WORK REQUIRED: Could you please retype the records exactly, minus their pictures?

*** ENTRIES PROVIDED ***

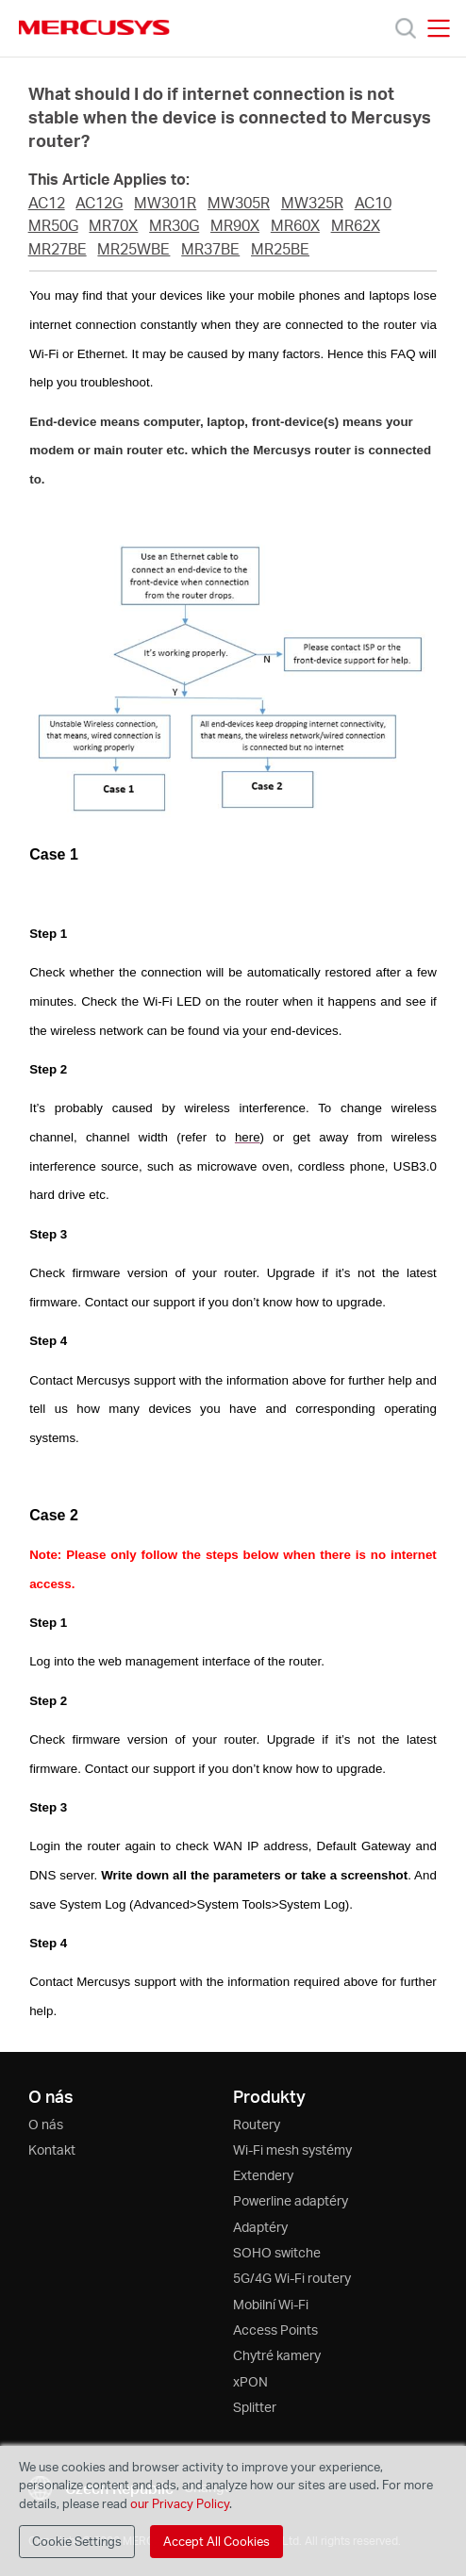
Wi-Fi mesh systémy (292, 2149)
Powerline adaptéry (290, 2200)
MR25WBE (133, 248)
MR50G (53, 225)
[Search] (405, 28)
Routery (256, 2124)
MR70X (113, 225)
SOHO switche (277, 2252)
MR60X (295, 225)
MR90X (234, 225)
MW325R (312, 202)
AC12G (99, 202)
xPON (250, 2381)
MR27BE (57, 248)
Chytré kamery (277, 2355)
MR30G (174, 225)
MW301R (165, 202)
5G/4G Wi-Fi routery (292, 2278)
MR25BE (280, 248)
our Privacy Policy (179, 2503)
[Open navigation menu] (438, 28)
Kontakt (51, 2149)
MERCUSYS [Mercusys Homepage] (94, 27)
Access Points (275, 2330)
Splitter (254, 2407)
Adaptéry (260, 2227)
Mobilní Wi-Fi (270, 2304)
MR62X (355, 225)
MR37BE (210, 248)
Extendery (263, 2175)
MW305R (239, 202)
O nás (45, 2124)
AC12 (46, 202)
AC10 (373, 202)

*** End of ENTRIES PROVIDED ***

RESPONSE:
Wi-Fi mesh systémy (292, 2149)
Powerline adaptéry (290, 2200)
MR25WBE (133, 248)
MR50G (53, 225)
[Search] (405, 28)
Routery (256, 2124)
MR70X (113, 225)
SOHO switche (277, 2252)
MR60X (295, 225)
MR90X (234, 225)
MW325R (312, 202)
AC12G (99, 202)
xPON (250, 2381)
MR27BE (57, 248)
Chytré kamery (277, 2355)
MR30G (174, 225)
MW301R (165, 202)
5G/4G Wi-Fi routery (292, 2278)
MR25BE (280, 248)
our Privacy Policy (179, 2503)
[Open navigation menu] (438, 28)
Kontakt (51, 2149)
MERCUSYS [Mercusys Homepage] (94, 27)
Access Points (275, 2330)
Splitter (254, 2407)
Adaptéry (260, 2227)
Mobilní Wi-Fi (270, 2304)
MR62X (355, 225)
MR37BE (210, 248)
Extendery (263, 2175)
MW305R (239, 202)
O nás (45, 2124)
AC12 (46, 202)
AC10 (373, 202)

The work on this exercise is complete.